If you want a result of CTAS query statement being written into a single file, then you would need to use bucketing by one of the columns you have in your resulting table. In order to get resulting files in csv format, you would need to specify tables' format and field delimiter properties.

CREATE TABLE targetsmart_idl_data_pa_mi_deduped_maid 
WITH (
      format = 'TEXTFILE',
      field_delimiter = ',', 
      external_location = 's3://my_athena_results/ctas_query_result_bucketed/', 
      bucketed_by = ARRAY['__SOME_COLUMN__'], 
      bucket_count = 1) 
AS (
    SELECT *
    FROM targetsmart_idl_data_pa_mi_deduped_aaid
    UNION ALL
    SELECT *
    FROM targetsmart_idl_data_pa_mi_deduped_idfa
);

Athena is a distributed system, and it will scale the execution on your query by some unobservable mechanism. Note, that even explicitly specifying a bucket size of one, might still get multiple files [1].

See Athena documentation for more information on its syntax and what can be specified within WITH directive. Also, don't forget about considerations and limitations for CTAS Queries, e.g. the external_location for storing CTAS query results in Amazon S3 must be empty etc.

Update 2019-08-13

  • Apparently, the result of CTAS statements are compressed with GZIP algorithm by default. I couldn't find in documentation how to change this behavior. So, all you would need is to uncompress it after you had downloaded it locally. NOTE: uncompressed files won't have .csv file extension, but you still will be able to open them with text editors.

Update 2019-08-14

  • You wont' be able to preserve column names inside files if you save them in csv format.

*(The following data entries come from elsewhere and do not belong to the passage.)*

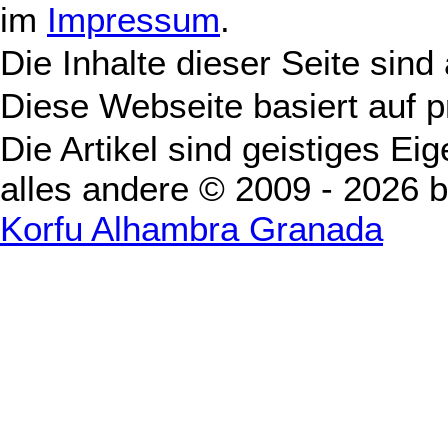
im
Impressum
.
Die Inhalte dieser Seite sind
Diese Webseite basiert auf 
Die Artikel sind geistiges Ei
alles andere © 2009 - 2026 
Korfu Alhambra Granada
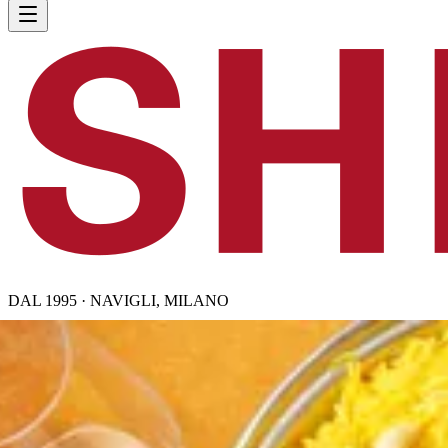
DAL 1995 · NAVIGLI, MILANO
IT
/
EN
Menu
Tradizione Indiana
La Nostra Storia
Dove Siamo
Ordina d'Asporto
Prenota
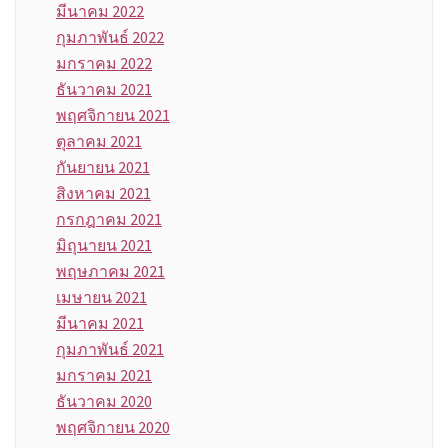
มีนาคม 2022
กุมภาพันธ์ 2022
มกราคม 2022
ธันวาคม 2021
พฤศจิกายน 2021
ตุลาคม 2021
กันยายน 2021
สิงหาคม 2021
กรกฎาคม 2021
มิถุนายน 2021
พฤษภาคม 2021
เมษายน 2021
มีนาคม 2021
กุมภาพันธ์ 2021
มกราคม 2021
ธันวาคม 2020
พฤศจิกายน 2020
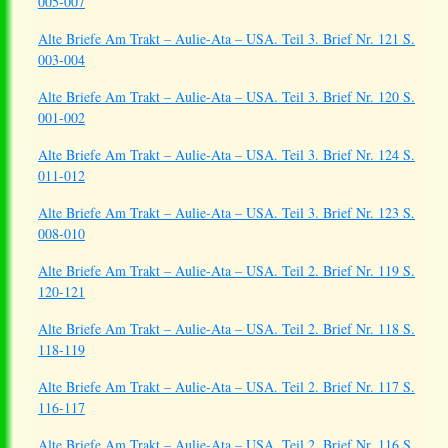
005-007
Alte Briefe Am Trakt – Aulie-Ata – USA. Teil 3. Brief Nr. 121 S.
003-004
Alte Briefe Am Trakt – Aulie-Ata – USA. Teil 3. Brief Nr. 120 S.
001-002
Alte Briefe Am Trakt – Aulie-Ata – USA. Teil 3. Brief Nr. 124 S.
011-012
Alte Briefe Am Trakt – Aulie-Ata – USA. Teil 3. Brief Nr. 123 S.
008-010
Alte Briefe Am Trakt – Aulie-Ata – USA. Teil 2. Brief Nr. 119 S.
120-121
Alte Briefe Am Trakt – Aulie-Ata – USA. Teil 2. Brief Nr. 118 S.
118-119
Alte Briefe Am Trakt – Aulie-Ata – USA. Teil 2. Brief Nr. 117 S.
116-117
Alte Briefe Am Trakt – Aulie-Ata – USA. Teil 2. Brief Nr. 116 S.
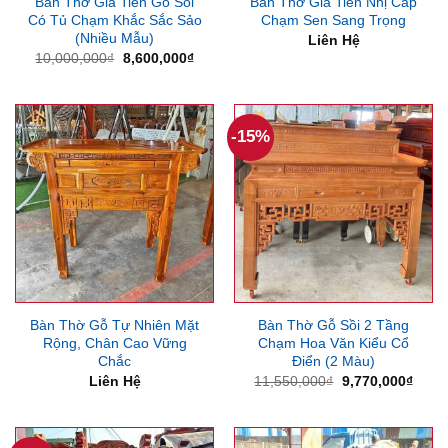
Bàn Thờ Gia Tiên Gỗ Sồi
Bàn Thờ Gia Tiên Nhị Cấp
Có Tủ Chạm Khắc Sắc Sảo
Chạm Sen Sang Trọng
(Nhiều Mẫu)
Liên Hệ
Giá
Giá
10,000,000
₫
8,600,000
₫
gốc
hiện
là:
tại
10,000,000₫.
là:
8,600,000₫.
-15%
Bàn Thờ Gỗ Tự Nhiên Mặt
Bàn Thờ Gỗ Sồi 2 Tầng
Rộng, Chân Cao Vững
Chạm Hoa Văn Kiểu Cổ
Chắc
Điển (2 Màu)
Giá
Giá
Liên Hệ
11,550,000
₫
9,770,000
₫
gốc
hiện
là:
tại
11,550,000₫.
là:
9,770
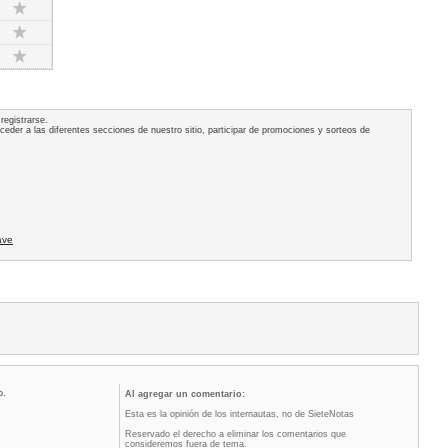
registrarse.
acceder a las diferentes secciones de nuestro sitio, participar de promociones y sorteos de
ave
o.
Al agregar un comentario:
Esta es la opinión de los internautas, no de SieteNotas
Reservado el derecho a eliminar los comentarios que
consideremos fuera de tema.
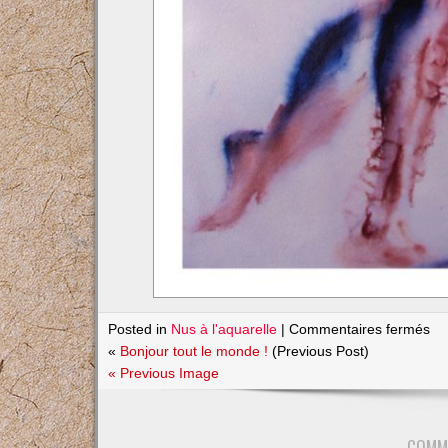
su
Posted in
Nus à l'aquarelle
|
Commentaires fermés
Nu
«
Bonjour tout le monde !
(Previous Post)
2
« Previous Image
COMM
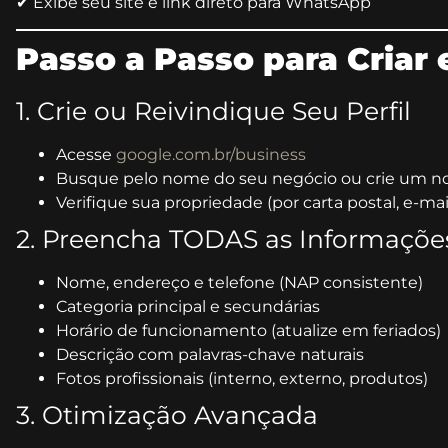
✔ Exibe seu site e link direto para WhatsApp
Passo a Passo para Criar 
1. Crie ou Reivindique Seu Perfil
Acesse
google.com.br/business
Busque pelo nome do seu negócio ou crie um n
Verifique sua propriedade (por carta postal, e-mai
2. Preencha TODAS as Informaçõe
Nome, endereço e telefone (NAP consistente)
Categoria principal e secundárias
Horário de funcionamento (atualize em feriados)
Descrição com palavras-chave naturais
Fotos profissionais (interno, externo, produtos)
3. Otimização Avançada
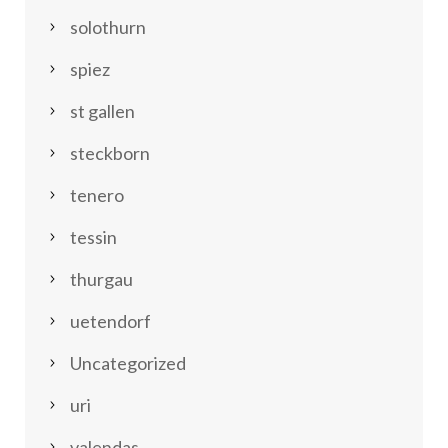
solothurn
spiez
st gallen
steckborn
tenero
tessin
thurgau
uetendorf
Uncategorized
uri
valendas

Instead, they would be specified in AWS Glue meta-data catalog, together with other information about a newly created table.

  • If you want to preserve column names in the output files after executing CTAS queries, then you should consider file formats which inherently do that, e.g. JSON, Parquet etc. You can do that by using format property within WITH clause. Choice of file format really depends on a use case and size of data. Go with JSON if your files are relatively small and you want to download and be able to read their content virtually from anywhere. If files are big and you are planning to keep them on S3 and query with Athena, then go with Parquet.

Ilya Kisil
  • 2,490
  • 2
  • 17
  • 31
  • Thank you - this is amazing! One last question: I am struggling to preserve column names? Thanks! – user3490715 Aug 14 '19 at 03:24
  • Not sure about your use case, but `CTAS` queries are normally used to improve query performance by doing data conversion, selecting a subset of data or other manipulations with dataset so not to do it all the time. Why do you want to create a new table? Would a regular query be enough? Nevertheless, see updated answer. – Ilya Kisil Aug 14 '19 at 10:14
  • _"even explicitly specifying a bucket size of one, might still get multiple files"_ -> Is this still the case? In my experience, setting `bucket_count = 1` gets you exactly one file. And the documentation clearly states [bucket_count: number of files that you want](https://aws.amazon.com/premiumsupport/knowledge-center/set-file-number-size-ctas-athena/) – Henrik Koberg Apr 07 '22 at 08:03
1

Athena stores query results in Amazon S3. A results file stored automatically in a CSV format (*.csv) .So results can be exported into a csv file without CREATE TABLE statement (https://docs.aws.amazon.com/athena/latest/ug/querying.html)

Execute athena query using StartQueryExecution API and results .csv can be found at the output location specified in api call. (https://docs.aws.amazon.com/athena/latest/APIReference/API_StartQueryExecution.html)

P. Phalak
  • 457
  • 1
  • 4
  • 11